The bill would also apply to employees at Newark Penn Station and Hoboken Station and has backing in both Assembly and Senate. Eighteen dollars an hour would match wages set by statute for unarmed security and state service workers, says one sponsor, Speaker Vincent Prieto.
“We want to make sure that these workers that are on the front lines — and we added the unarmed security because they normally do the first sweep into these areas — so we want to make sure they’re properly compensated,” Prieto said.
“It’s difficult to afford the basics — like food, rent and on these poverty wages, how can anybody afford anything important?” said airport security worker Zakiyy Medina.

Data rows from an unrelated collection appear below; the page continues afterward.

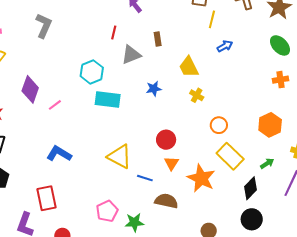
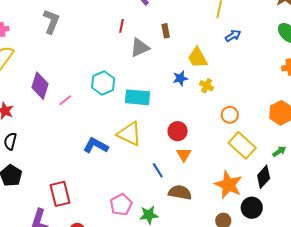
cyan hexagon: (92, 72) -> (103, 83), moved
blue star: (154, 89) -> (180, 78), moved
cyan rectangle: (108, 99) -> (137, 97), moved
blue L-shape: (59, 154) -> (96, 146), moved
yellow triangle: (120, 157) -> (129, 134), moved
blue line: (145, 178) -> (158, 170), turned 42
orange star: (201, 178) -> (228, 185), moved
black circle: (252, 219) -> (252, 208), moved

Currently workers at Newark Liberty make $10.20 an hour — that’s Port Authority minimum. But it’s less than counterparts earn at the Port Authority’s two other airports, where New York state’s $11 an hour minimum wage supersedes Port Authority rates. By 2019, that’ll rise to $15 an hour. This new bill asks for $18 per hour and similar legislation was introduced in New York’s state Assembly, with the approval of Gov. Andrew Cuomo’s, who reportedly called it a “question of basic fairness.”
“It is un-American to be in this country, to work a full-time job and still live in poverty,” said Sen. Cory Booker.
Booker’s taking a different approach: he sent a letter to 10 airline executives urging them to pay more than the $22,000 a year that these workers currently earn.
“The airlines are finding all kinds of ways to make more profits. But they should not be making more profits by squeezing the workers who are doing work that’s essential to their industry,” Booker said.
Gov. Chris Christie adamantly has opposed raising New Jersey’s minimum wage and his office won’t comment on this pending legislation. But the four Democratic candidates for governor all support this bill.
“Don’t get discouraged because there will very soon be a new sheriff in town,” said Assemblywoman Sheila Oliver.
The Port Authority has refused to get involved in this ongoing debate, saying minimum wage is a state issue. It probably won’t be settled until there’s a new governor in Trenton.